**TASK TO COMPLETE:**
Please retype the records below exactly, omitting any images.

Transcribed page contents
::::
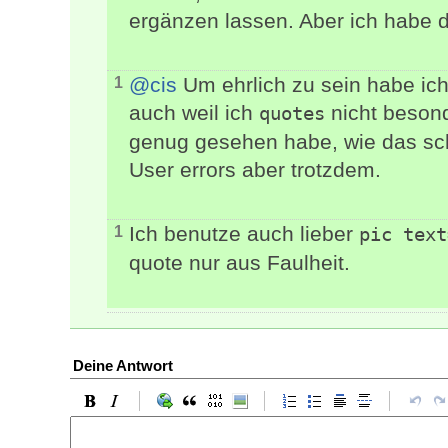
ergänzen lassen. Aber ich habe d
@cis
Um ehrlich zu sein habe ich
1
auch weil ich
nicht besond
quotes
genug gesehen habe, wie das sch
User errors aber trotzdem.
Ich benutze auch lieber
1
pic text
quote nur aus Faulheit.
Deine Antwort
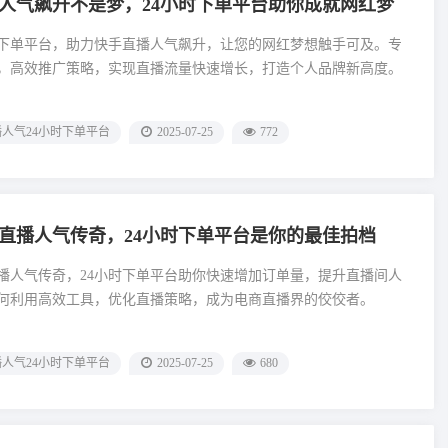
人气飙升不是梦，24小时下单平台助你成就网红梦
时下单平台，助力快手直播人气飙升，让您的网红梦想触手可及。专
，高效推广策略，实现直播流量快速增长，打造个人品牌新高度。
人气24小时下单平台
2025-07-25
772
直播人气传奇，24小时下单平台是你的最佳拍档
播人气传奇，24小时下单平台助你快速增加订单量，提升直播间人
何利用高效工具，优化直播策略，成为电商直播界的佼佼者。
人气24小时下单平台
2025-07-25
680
::::
**RESULT FOR THIS EXERCISE:**
ergänzen lassen. Aber ich habe d
@cis
Um ehrlich zu sein habe ich
1
auch weil ich
nicht besond
quotes
genug gesehen habe, wie das sch
User errors aber trotzdem.
Ich benutze auch lieber
1
pic text
quote nur aus Faulheit.
Deine Antwort
人气飙升不是梦，24小时下单平台助你成就网红梦
时下单平台，助力快手直播人气飙升，让您的网红梦想触手可及。专
，高效推广策略，实现直播流量快速增长，打造个人品牌新高度。
人气24小时下单平台
2025-07-25
772
直播人气传奇，24小时下单平台是你的最佳拍档
播人气传奇，24小时下单平台助你快速增加订单量，提升直播间人
何利用高效工具，优化直播策略，成为电商直播界的佼佼者。
人气24小时下单平台
2025-07-25
680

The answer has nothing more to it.